Snapshot: Snap opened at $24 this morning and at this writing is changing hands at $25.
Amid all the talk about whether this marks a resurgence, or resurrection, in tech IPO land, it bears noting that risk is always in the detail. And as The Washington Post reports, some details of that risk are in the IPO filing that set off the frenzy in the first place headed into today’s effervescent opening.
When a stock ramps up 50 percent in a day, even on a euphoric first day of trading, some mindfulness of what might truncate that euphoria should be embraced. The Post reported that Snap, the parent company of Snapchat, has some of the usual caveats in place, ranging from user growth slowdowns to the vagaries of dealing with hackers.
But beyond that, some other notables came from the filing. The first disclosure is that voting rights are structured a bit differently than might be seen with other firms. The buyers of the shares that were brought to market Thursday (Mar. 2) will actually get no voting rights, and that means, ostensibly, that they will get no say in the direction of the company.

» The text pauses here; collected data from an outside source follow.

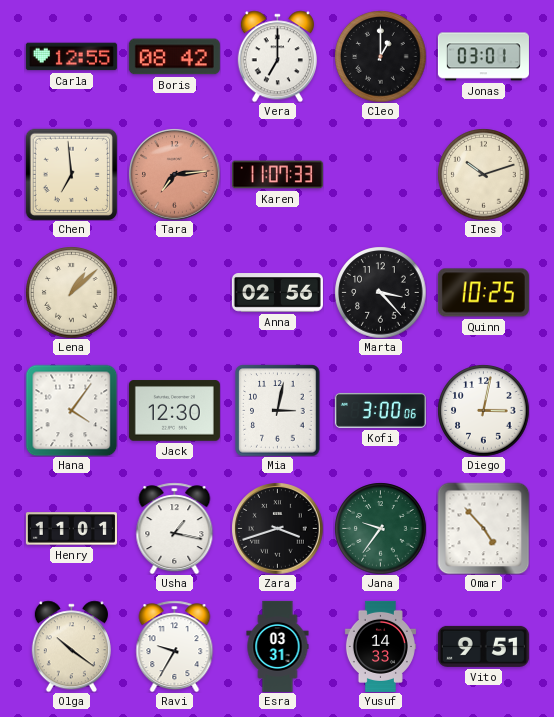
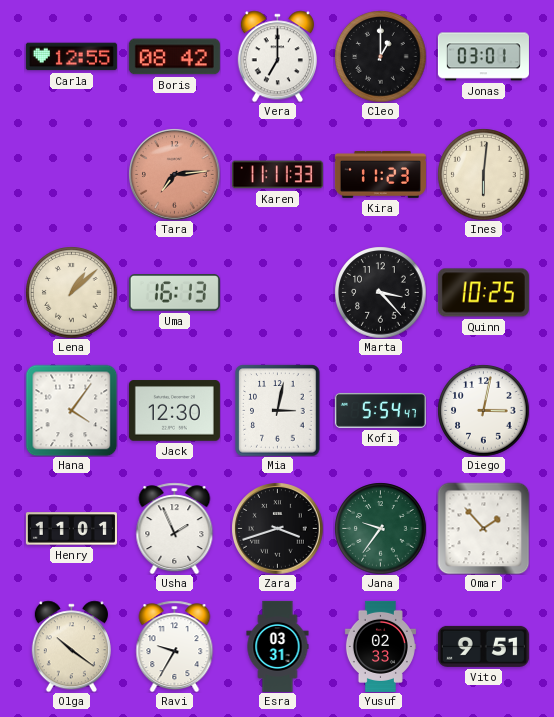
Chen: 6:59 -> none
Karen: 11:07 -> 11:11
Kira: none -> 11:23
Ines: 10:12 -> 6:01
Uma: none -> 16:13
Anna: 02:56 -> none
Kofi: 3:00 -> 5:54
Usha: 1:17 -> 1:56
Omar: 4:53 -> 1:53
Yusuf: 14:33 -> 02:33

That might not be top of mind for retail investors. But for institutional investors, who might want to agitate for changes in corporate strategy later should they perceive that the company could be run more efficiently (and yes, that is an if), that might be a concern.
One other mention in the filing, as the Post noted, is that there is no “designated” headquarters for the company, which may have a negative impact on employee morale, as they might not commingle across dispersed locations and it might be hard to “adequately oversee” business processes. The tradeoff here, perhaps, is secrecy versus oversight.
But the Post also stated that the somewhat far-flung notion of the Snap campus, across several locations, could play nicely into and foster the startup culture that is so beloved by entrepreneurs and innovators. Mingling with locals (read: non-Snap workers) can help foster insight into how Snap can be improved or give rise to other products.